Casting Hick was it a difficult process –

Well I wanted to use Alec and Rory from Limelyfe so that worked well, but it was difficult to find a girl that was 14 years old to pull this off but my casting director showed me a scene from Kick-Ass the scene where Nicholas Cage shoots Chloe Moretz with the gun and turns out shes wearing a bullet proof vest then I met Chloe and from one meeting and a couple of conversations I had the confidence she could do it, I didn’t get her to read or anything like that. It was the same thing with Blake Lively I had a meeting with her and discussed the character and the story/tone and I had seen her work in ‘The Town’ and I thought she did remarkably well in that so once again I didn’t get her to read and that’s just me I’m very confident working with actors so I don’t really like the have to sit there and torture themselves auditioning for me. Great Actors won’t do a part if they don’t think they can do it and when they come to you when you have great actors which I have been blessed and fortunate to have great actors in my movies when they come to me and we talk about it they wouldn’t bother having the conversation with me if they didn’t think they could do it. It all has to do with an actors instincts they are really important to me, I direct on instinct and its very very important so I end up working with those sorts of actors.

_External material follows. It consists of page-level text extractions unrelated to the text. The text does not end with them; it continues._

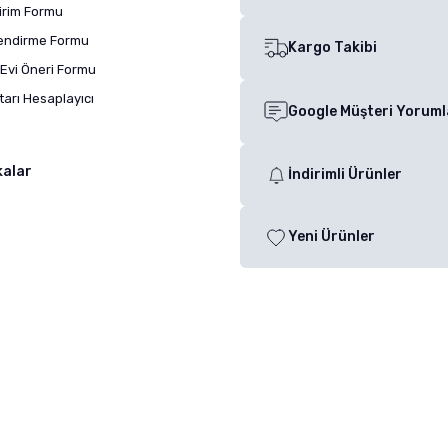
dirim Formu
lendirme Formu
Kargo Takibi
Evi Öneri Formu
arı Hesaplayıcı
Google Müşteri Yoruml
kalar
İndirimli Ürünler
Yeni Ürünler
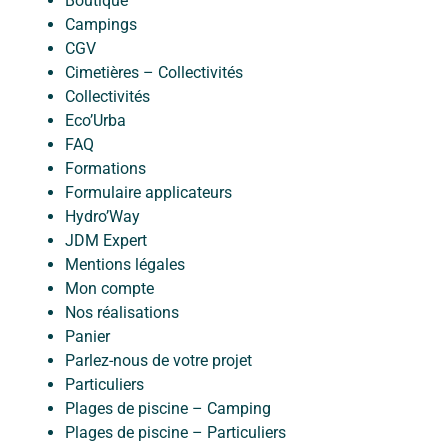
Boutique
Campings
CGV
Cimetières – Collectivités
Collectivités
Eco’Urba
FAQ
Formations
Formulaire applicateurs
Hydro’Way
JDM Expert
Mentions légales
Mon compte
Nos réalisations
Panier
Parlez-nous de votre projet
Particuliers
Plages de piscine – Camping
Plages de piscine – Particuliers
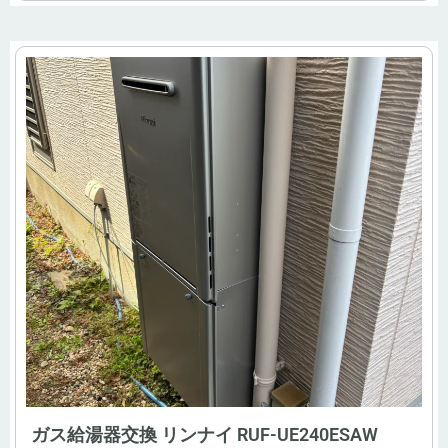
ガス給湯器交換 リンナイ RUF-UE240ESAW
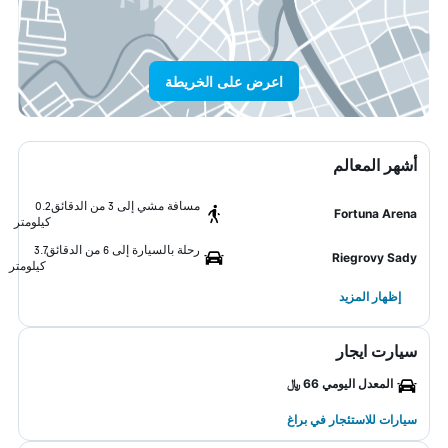
اعرض على الخريطة
أشهر المعالم
مسافة مشي إلى 3 من الدقائق
0.2
Fortuna Arena
كيلومتر
رحلة بالسيارة إلى 6 من الدقائق
3.7
Riegrovy Sady
كيلومتر
إظهار المزيد
سيارت ايجار
المعدل اليومي 66 ﷼
سيارات للاستئجار في براغ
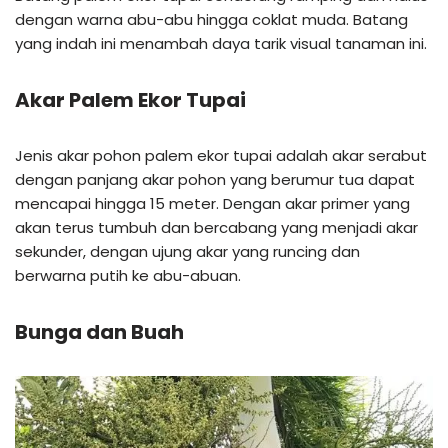
dengan warna abu-abu hingga coklat muda. Batang
yang indah ini menambah daya tarik visual tanaman ini.
Akar
Palem Ekor Tupai
Jenis akar pohon palem ekor tupai adalah akar serabut
dengan panjang akar pohon yang berumur tua dapat
mencapai hingga 15 meter. Dengan akar primer yang
akan terus tumbuh dan bercabang yang menjadi akar
sekunder, dengan ujung akar yang runcing dan
berwarna putih ke abu-abuan.
Bunga dan Buah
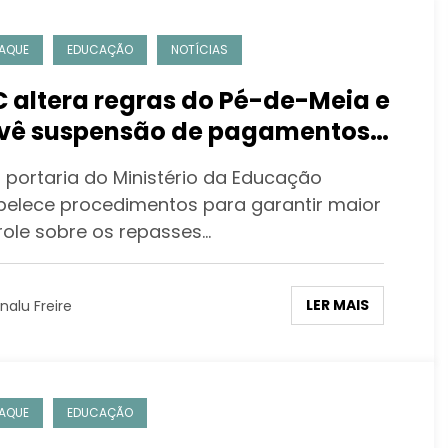
AQUE
EDUCAÇÃO
NOTÍCIAS
 altera regras do Pé-de-Meia e
vê suspensão de pagamentos
casos de matrícula em
 portaria do Ministério da Educação
licidade
belece procedimentos para garantir maior
role sobre os repasses…
LER MAIS
nalu Freire
AQUE
EDUCAÇÃO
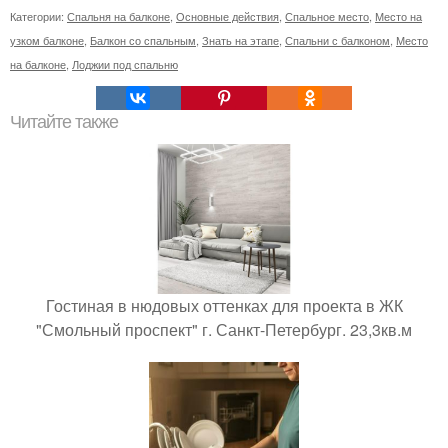
Категории:
Спальня на балконе
,
Основные действия
,
Спальное место
,
Место на
узком балконе
,
Балкон со спальным
,
Знать на этапе
,
Спальни с балконом
,
Место
на балконе
,
Лоджии под спальню
Читайте также
Гостиная в нюдовых оттенках для проекта в ЖК
"Смольный проспект" г. Санкт-Петербург. 23,3кв.м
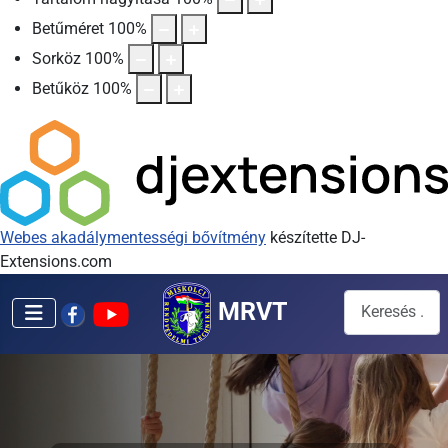
Betűméret
100
%
Sorköz
100
%
Betűköz
100
%
Webes akadálymentességi bővítmény
készítette DJ-
Extensions.com
Keresés...
MRVT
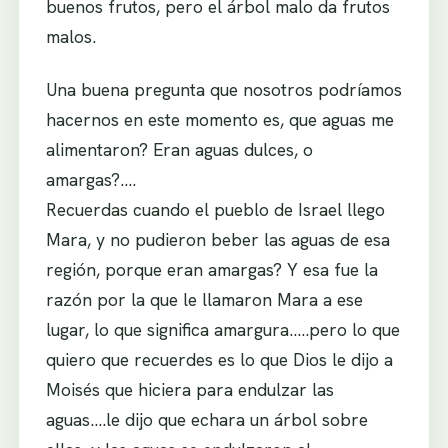
buenos frutos, pero el árbol malo da frutos
malos.
Una buena pregunta que nosotros podríamos
hacernos en este momento es, que aguas me
alimentaron? Eran aguas dulces, o
amargas?….
Recuerdas cuando el pueblo de Israel llego
Mara, y no pudieron beber las aguas de esa
región, porque eran amargas? Y esa fue la
razón por la que le llamaron Mara a ese
lugar, lo que significa amargura…..pero lo que
quiero que recuerdes es lo que Dios le dijo a
Moisés que hiciera para endulzar las
aguas….le dijo que echara un árbol sobre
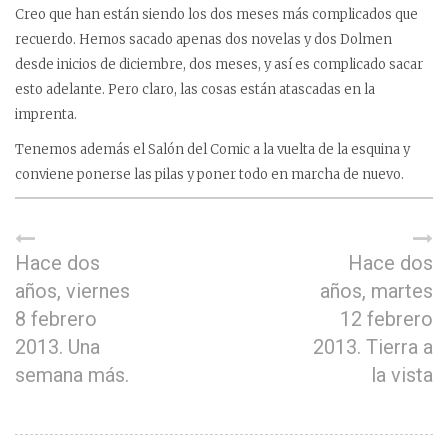
Creo que han están siendo los dos meses más complicados que
recuerdo. Hemos sacado apenas dos novelas y dos Dolmen
desde inicios de diciembre, dos meses, y así es complicado sacar
esto adelante. Pero claro, las cosas están atascadas en la
imprenta.
Tenemos además el Salón del Comic a la vuelta de la esquina y
conviene ponerse las pilas y poner todo en marcha de nuevo.
Hace dos
Hace dos
años, viernes
años, martes
8 febrero
12 febrero
2013. Una
2013. Tierra a
semana más.
la vista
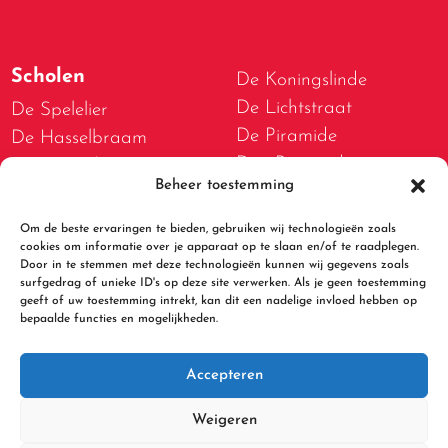
Scholen
De Koningslinde
De Lichtstraat
De Spelelier
De Piramide
De Hasselbraam
Den Boogerd
De Bogerd
Beheer toestemming
D.W. van Dam van
De Lispeltuut
Brakelschool
De Meidoorn
Om de beste ervaringen te bieden, gebruiken wij technologieën zoals
De Spelwert
cookies om informatie over je apparaat op te slaan en/of te raadplegen.
De Tweestromenschool
Door in te stemmen met deze technologieën kunnen wij gegevens zoals
De Walsprong
De Bolster
surfgedrag of unieke ID's op deze site verwerken. Als je geen toestemming
geeft of uw toestemming intrekt, kan dit een nadelige invloed hebben op
De Kleine Beer
bepaalde functies en mogelijkheden.
Accepteren
Weigeren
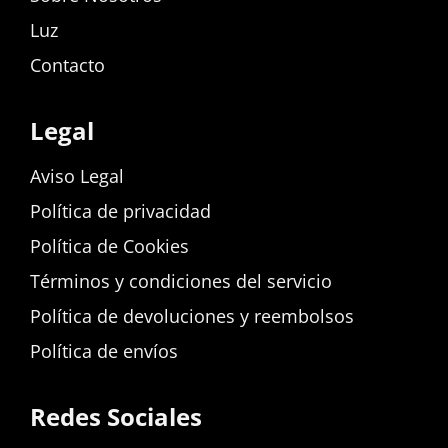
Luz
Contacto
Legal
Aviso Legal
Política de privacidad
Política de Cookies
Términos y condiciones del servicio
Política de devoluciones y reembolsos
Política de envíos
Redes Sociales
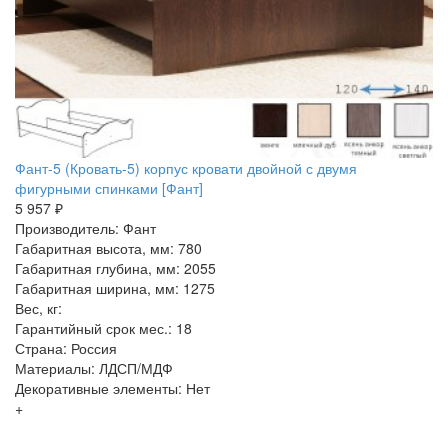
Фант-5 (Кровать-5) корпус кровати двойной с двумя
фигурными спинками [Фант]
5 957 ₽
Производитель: Фант
Габаритная высота, мм: 780
Габаритная глубина, мм: 2055
Габаритная ширина, мм: 1275
Вес, кг:
Гарантийный срок мес.: 18
Страна: Россия
Материалы: ЛДСП/МДФ
Декоративные элементы: Нет
+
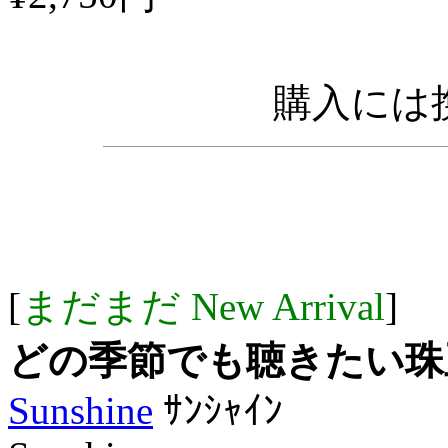
購入には携
[
まだまだ New Arrival
]
どの季節でも聴きたい珠玉のｵ
Sunshine
ｻﾝｼｬｲﾝ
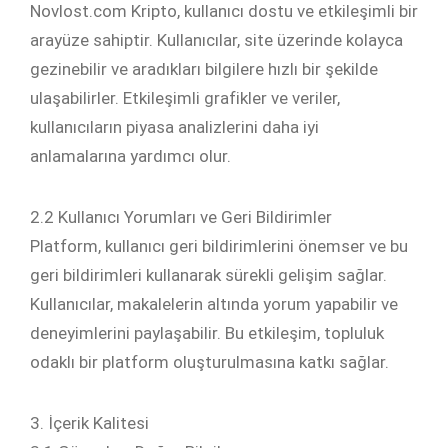
Novlost.com Kripto, kullanıcı dostu ve etkileşimli bir
arayüze sahiptir. Kullanıcılar, site üzerinde kolayca
gezinebilir ve aradıkları bilgilere hızlı bir şekilde
ulaşabilirler. Etkileşimli grafikler ve veriler,
kullanıcıların piyasa analizlerini daha iyi
anlamalarına yardımcı olur.
2.2 Kullanıcı Yorumları ve Geri Bildirimler
Platform, kullanıcı geri bildirimlerini önemser ve bu
geri bildirimleri kullanarak sürekli gelişim sağlar.
Kullanıcılar, makalelerin altında yorum yapabilir ve
deneyimlerini paylaşabilir. Bu etkileşim, topluluk
odaklı bir platform oluşturulmasına katkı sağlar.
3. İçerik Kalitesi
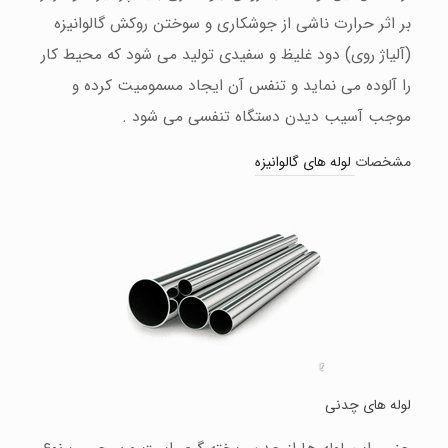
بر اثر حرارت ناشی از جوشکاری و سوختن روکش گالوانیزه
(آلیاژ روی) دود غلیظ و سفیدی تولید می شود که محیط کار
را آلوده می نماید و تنفس آن ایجاد مسمومیت کرده و
موجب آسیب دیدن دستگاه تنفسی می شود .
مشخصات
لوله های گالوانیزه
لوله های چدنی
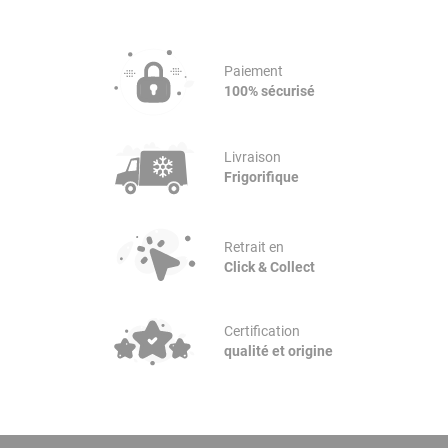
Paiement
100% sécurisé
Livraison
Frigorifique
Retrait en
Click & Collect
Certification
qualité et origine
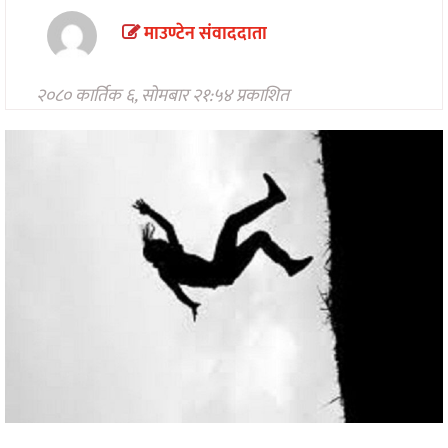
मनोरन्जन
माउण्टेन संवाददाता
अन्तरवार्ता/
विचार
२०८० कार्तिक ६, सोमबार २१:५४ प्रकाशित
खेलकुद
थप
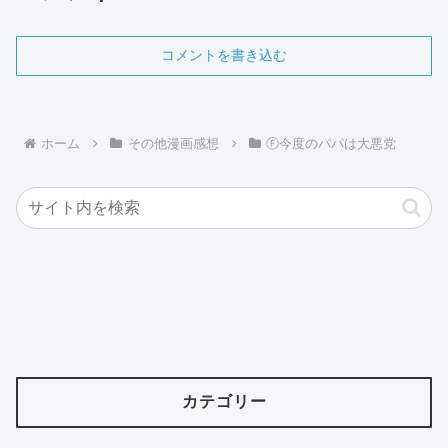
コメントを書き込む
ホーム
その他漫画感想
Ⓕ今度のパパは大悪党
カテゴリー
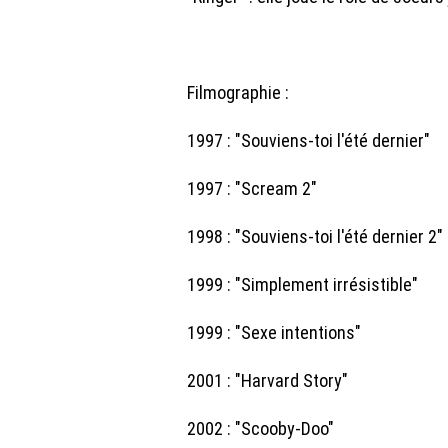
Filmographie :
1997 : "Souviens-toi l'été dernier"
1997 : "Scream 2"
1998 : "Souviens-toi l'été dernier 2"
1999 : "Simplement irrésistible"
1999 : "Sexe intentions"
2001 : "Harvard Story"
2002 : "Scooby-Doo"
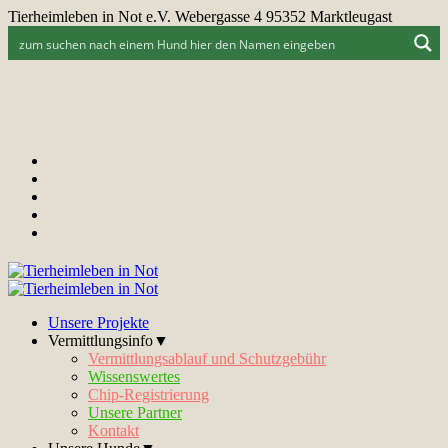
Tierheimleben in Not e.V. Webergasse 4 95352 Marktleugast
Unsere Projekte
Vermittlungsinfo▼
Vermittlungsablauf und Schutzgebühr
Wissenswertes
Chip-Registrierung
Unsere Partner
Kontakt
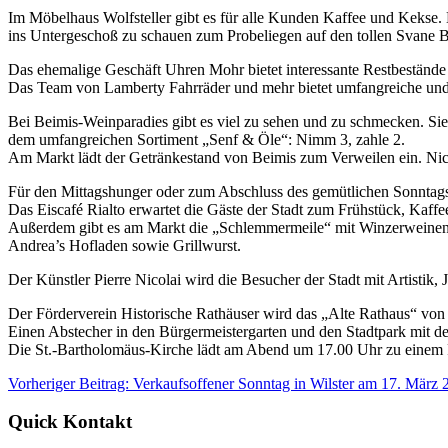
Im Möbelhaus Wolfsteller gibt es für alle Kunden Kaffee und Kekse. Be
ins Untergeschoß zu schauen zum Probeliegen auf den tollen Svane B
Das ehemalige Geschäft Uhren Mohr bietet interessante Restbestände
Das Team von Lamberty Fahrräder und mehr bietet umfangreiche un
Bei Beimis-Weinparadies gibt es viel zu sehen und zu schmecken. Sie
dem umfangreichen Sortiment „Senf & Öle“: Nimm 3, zahle 2.
Am Markt lädt der Getränkestand von Beimis zum Verweilen ein. Nich
Für den Mittagshunger oder zum Abschluss des gemütlichen Sonntags
Das Eiscafé Rialto erwartet die Gäste der Stadt zum Frühstück, Kaffe
Außerdem gibt es am Markt die „Schlemmermeile“ mit Winzerweinen, K
Andrea’s Hofladen sowie Grillwurst.
Der Künstler Pierre Nicolai wird die Besucher der Stadt mit Artistik,
Der Förderverein Historische Rathäuser wird das „Alte Rathaus“ von 
Einen Abstecher in den Bürgermeistergarten und den Stadtpark mit de
Die St.-Bartholomäus-Kirche lädt am Abend um 17.00 Uhr zu einem P
Vorheriger Beitrag: Verkaufsoffener Sonntag in Wilster am 17. März
Quick Kontakt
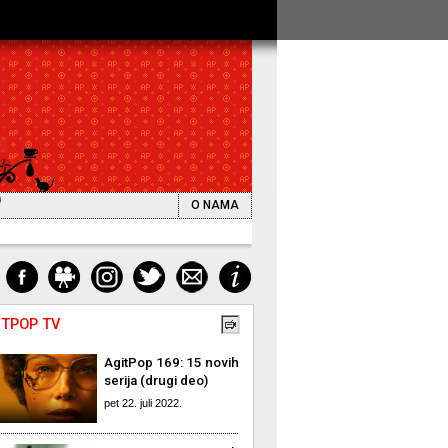
O NAMA
ITPOP TV
AgitPop 169: 15 novih
serija (drugi deo)
pet 22. juli 2022.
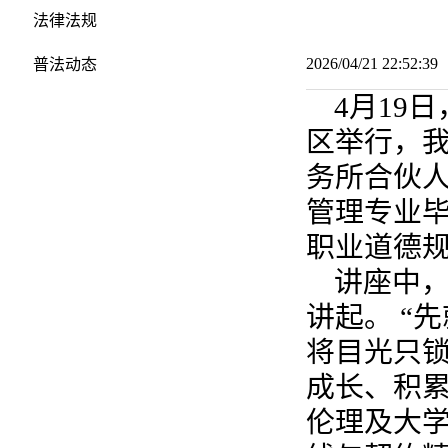
法律法规
2026/04/21 22:52:
普法动态
4月19
区举行，我
务所合伙人
管理专业
职业道德
讲座中
讲起。 “
将目光只锁
成长、积
伦理及大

On casting Eddie Redmayne..

My agent took me to see his play in New York when he did ‘Red’ and I loved him in the play and I thought to myself I was going to work with this guy. So when Hick came around shortly there after everybody wanted me to chase like Matthew McConaughey to get more money for the movie but I wanted an actor who was really keen to do this and he was that brilliant in ‘Red’ I knew he could do it. So I skyped him he read the script and I asked him to do the part and if he could do it.. So we had a really long conversation about it but I just thought to myself if we didn’t have someone like Eddie playing the part Chloe’s character would never get back in the car and I just knew he would pull it off.

 

On Directing Blake Lively –

Blake did a lot of research on the character, she read the book and she’s a very hard worker. She’s got a pretty firm grasp on what and who this character was and for me directing her is really just you know I’m not there to scream at her or to baby her but I’m there to take her our of her comfort zone so I’m happy she did all her home work and fully committed to the role. It really made me happy plus it also made it interesting she loved the role and was surprised by it and that was really the idea. Shes takes direction extremely well but sometimes the best direction is no direction, I think some directors don’t get that they think they have to go and set every look and its just not about that not at all, you have to trust your actors and get the most organic and truthful performances from them.

 

 

 HICK is available to purchase on DVD, Blu-ray and Digital Download on the 26th of September, I think its defintely worth taking a look at.